R. Ngoy Lumbu note que le gouverneur Katumbi devra clarifier sa pensée dans les jours à venir, car cela pourrait signifier effectivement qu’il s’opposerait à un troisième mandat de JKK, son patron jusqu’à preuve du contraire. L’auteur de ces propos dit n’est pas être naïf au point de penser que la déclaration du gouverneur Katumbi suffirait pour distancer les deux poids lourds de la politique congolaise. S’opposer publiquement à ce fameux troisième mandat n’est pas un indicateur de la déloyauté.

R. Ngoy Lumbu s’étonne par ailleurs que les congolais continuent à être distraits au lieu de revendiquer leur droit d’exiger la régularisation des mandats qu’ils ont confiés aux élus du peuple. Il met en garde tous ceux qui se réjouissent des zélotes et lance un appel aux congolais d’être exigeant en matière des « termes et délais ».

En effet, plusieurs analystes politiques qui s’intéressent à la situation en République démocratique du Congo (RDC) ne semblent pas croire à l’idée que par ces petites  phrases, Katumbi se serait réellement affranchi de l’autorité morale de son parti politique. Nombreux sont ceux qui pensent qu’il s’agirait d’un stratagème monté par son regroupement politique, avec l’appui probable de sa province pour conserver le pouvoir, en misant sur la popularité de Moïse Katumbi comme alternative possible.

Cela pour plusieurs raisons que nous ne saurons détailler présentement. Toutefois, il est nécessaire de noter que le Katanga est la province du chef de l’État congolais. Là où on a élu Joseph Kabila à 100 % en 2011.

Lorsque le président de l’Assemblée provinciale du Katanga – fervent défenseur de  Joseph Kabila – demande au président de la Commission électorale nationale indépendante (CENI) d’accélérer les préparatifs pour que le pays aille rapidement aux élections, alors que le gouvernement congolais voudrait d’abord recenser la population avant toute élection, qu’est-ce qui se trame derrière?

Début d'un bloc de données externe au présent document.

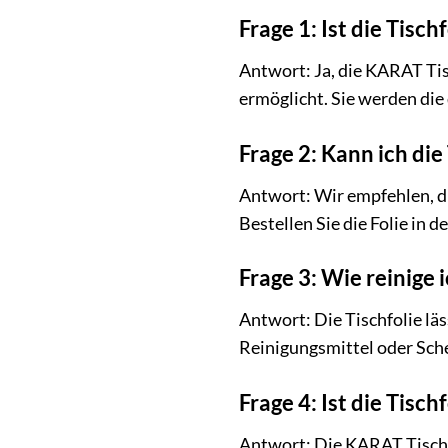
Frage 1: Ist die Tisch
Antwort: Ja, die KARAT Tisc
ermöglicht. Sie werden di
Frage 2: Kann ich die
Antwort: Wir empfehlen, di
Bestellen Sie die Folie in
Frage 3: Wie reinige 
Antwort: Die Tischfolie lä
Reinigungsmittel oder Sche
Frage 4: Ist die Tisch
Antwort: Die KARAT Tischfo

Les hommes politiques utilisent souvent la ruse d’une façon ou d’une autre pour convaincre et conserver le pouvoir. Le commun de mortel détecte difficilement ou en retard cette ruse, étant donné qu’elle est souvent voilée, protéiforme et omniprésente dans toute action de l’homme politique.

La ruse de l’homme politique est d’autant indétectable pour le commun de mortel, parce qu’elle est hautement une vertu intellectuelle qui consiste à adapter ses moyens à ses fins. C’est une habileté à tirer parti de l’ignorance du peuple, entretenue souvent par la dissimulation et la simulation des intentions de l’homme politique « l’être et le paraître ».

Si le gouverneur du Katanga a les intentions réelles de se présenter aux élections présidentielles de 2016, gageons que dans les jours à venir nous en saurons davantage sur les jeux politiques préélectoraux.